YOUR TASK> From the line with "for Your Property" to the line with "Economic Impact", output every line below exactly, both ends included. Skip the pictures.

STUDY MATERIAL below:

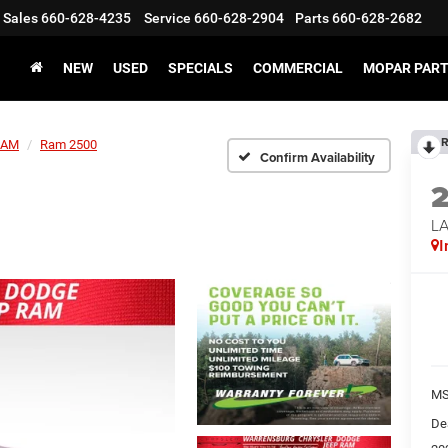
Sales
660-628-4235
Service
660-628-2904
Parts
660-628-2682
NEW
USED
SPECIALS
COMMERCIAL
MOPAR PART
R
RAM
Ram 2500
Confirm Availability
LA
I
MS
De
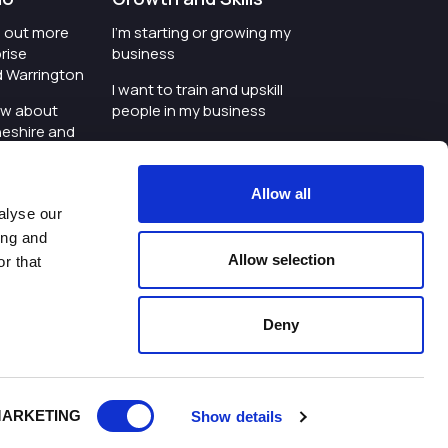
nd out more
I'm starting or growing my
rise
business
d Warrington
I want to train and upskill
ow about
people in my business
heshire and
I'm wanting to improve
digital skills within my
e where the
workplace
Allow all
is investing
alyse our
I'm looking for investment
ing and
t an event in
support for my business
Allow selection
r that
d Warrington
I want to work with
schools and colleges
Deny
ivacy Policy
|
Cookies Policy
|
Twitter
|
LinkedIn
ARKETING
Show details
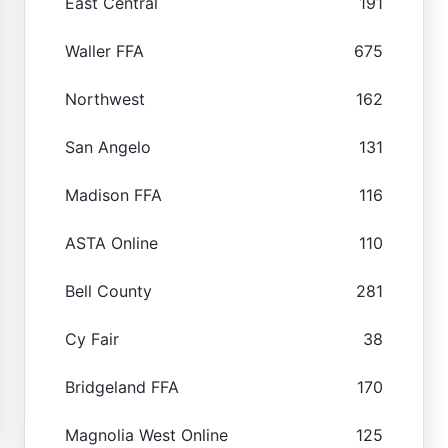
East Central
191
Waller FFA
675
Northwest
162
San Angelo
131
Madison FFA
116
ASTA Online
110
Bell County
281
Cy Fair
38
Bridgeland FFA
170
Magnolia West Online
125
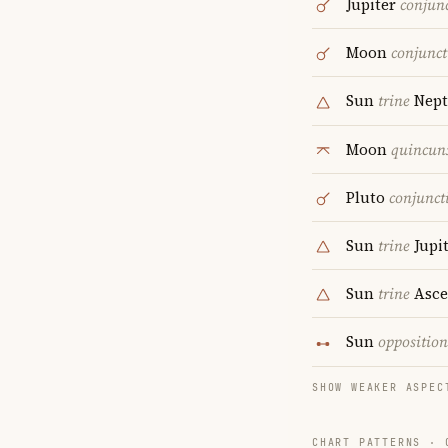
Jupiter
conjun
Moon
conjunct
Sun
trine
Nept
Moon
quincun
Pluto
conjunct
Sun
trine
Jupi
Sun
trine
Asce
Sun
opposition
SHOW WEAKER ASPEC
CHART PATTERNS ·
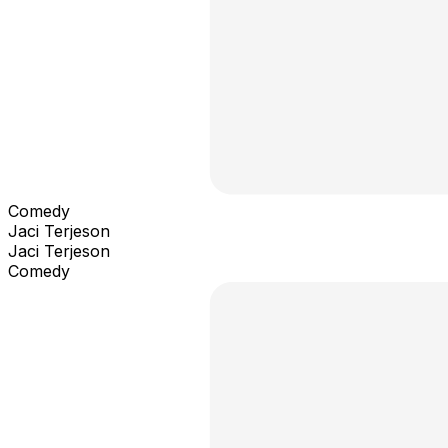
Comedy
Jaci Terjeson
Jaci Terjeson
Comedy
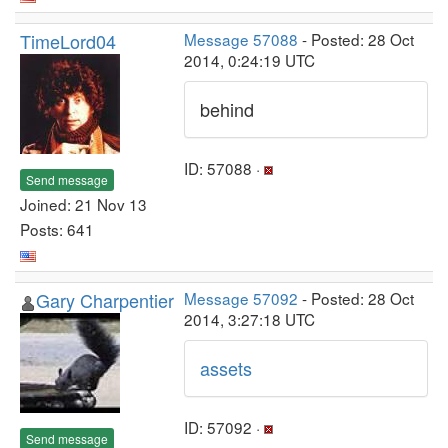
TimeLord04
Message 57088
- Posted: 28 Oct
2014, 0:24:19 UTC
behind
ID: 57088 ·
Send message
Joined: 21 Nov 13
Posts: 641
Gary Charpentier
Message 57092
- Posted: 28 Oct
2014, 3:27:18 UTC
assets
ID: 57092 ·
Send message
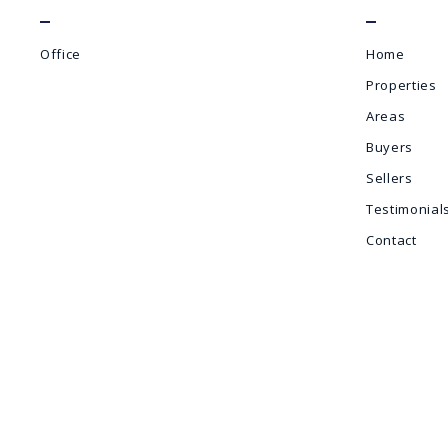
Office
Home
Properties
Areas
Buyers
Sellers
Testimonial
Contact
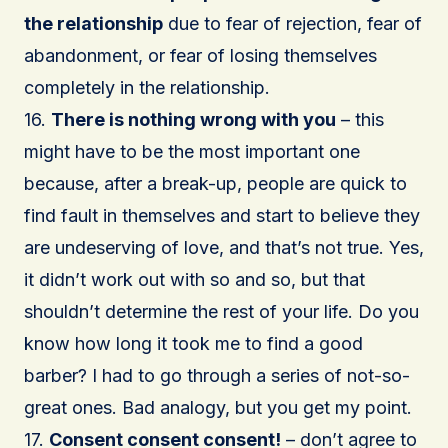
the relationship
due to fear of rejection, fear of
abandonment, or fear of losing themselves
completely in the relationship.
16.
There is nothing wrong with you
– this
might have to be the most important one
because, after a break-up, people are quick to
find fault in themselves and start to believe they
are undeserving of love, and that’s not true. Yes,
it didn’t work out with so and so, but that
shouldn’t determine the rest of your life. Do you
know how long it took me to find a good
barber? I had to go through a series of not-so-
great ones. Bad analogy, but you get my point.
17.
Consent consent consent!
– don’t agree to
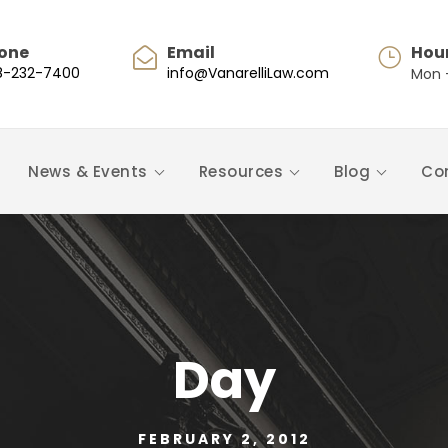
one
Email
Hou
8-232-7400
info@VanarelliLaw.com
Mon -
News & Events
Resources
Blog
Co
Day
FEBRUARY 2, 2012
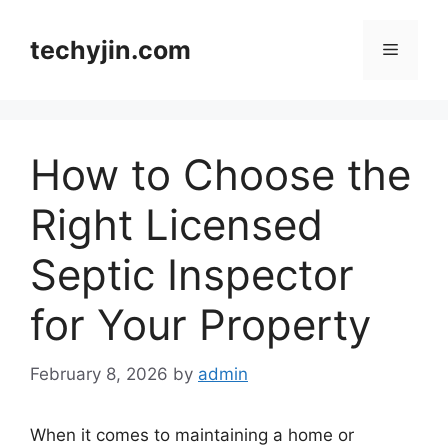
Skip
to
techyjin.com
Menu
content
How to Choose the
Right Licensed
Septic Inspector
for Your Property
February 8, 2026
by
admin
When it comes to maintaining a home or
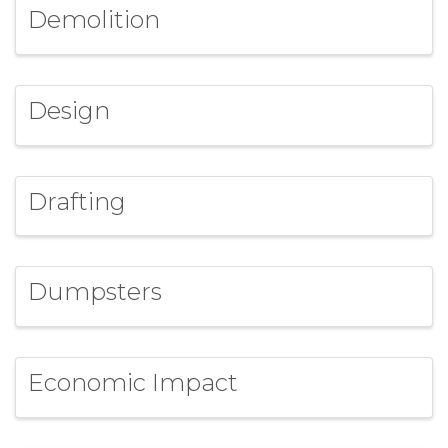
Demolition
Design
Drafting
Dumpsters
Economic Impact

End of STUDY MATERIAL.
STUDY MATERIAL below:

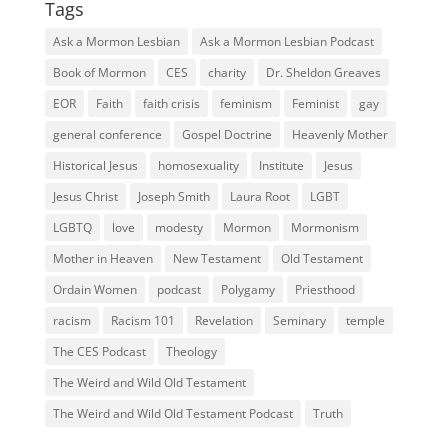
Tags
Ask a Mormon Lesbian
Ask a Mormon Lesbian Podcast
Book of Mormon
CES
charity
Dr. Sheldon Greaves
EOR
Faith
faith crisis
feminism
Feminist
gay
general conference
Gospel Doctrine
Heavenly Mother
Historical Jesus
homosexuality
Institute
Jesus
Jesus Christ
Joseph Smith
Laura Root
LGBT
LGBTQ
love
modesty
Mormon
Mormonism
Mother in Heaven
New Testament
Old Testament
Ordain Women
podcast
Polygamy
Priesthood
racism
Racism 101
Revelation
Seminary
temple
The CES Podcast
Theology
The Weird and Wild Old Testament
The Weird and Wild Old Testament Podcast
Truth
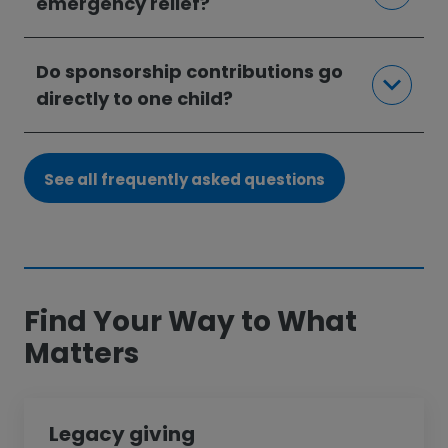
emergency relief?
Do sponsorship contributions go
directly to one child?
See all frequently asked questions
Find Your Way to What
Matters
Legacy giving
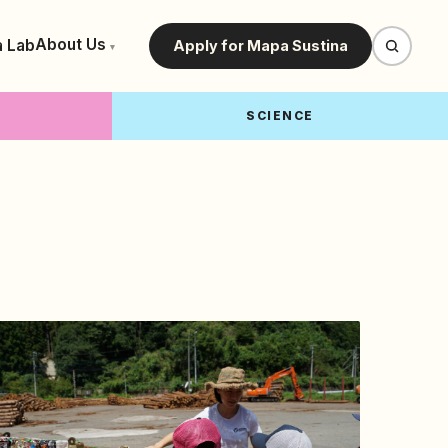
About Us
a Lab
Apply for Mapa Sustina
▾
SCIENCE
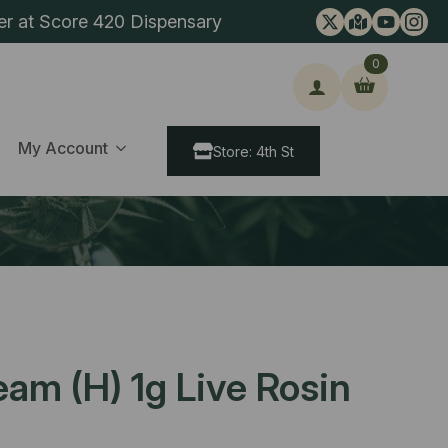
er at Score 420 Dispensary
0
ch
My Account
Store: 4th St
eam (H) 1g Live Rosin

End of STUDY MATERIAL.

RESULT OF THE TASK>
for Your Property
February 8, 2026
by
admin
When it comes to maintaining a home or
Demolition
Design
Drafting
Dumpsters
Economic Impact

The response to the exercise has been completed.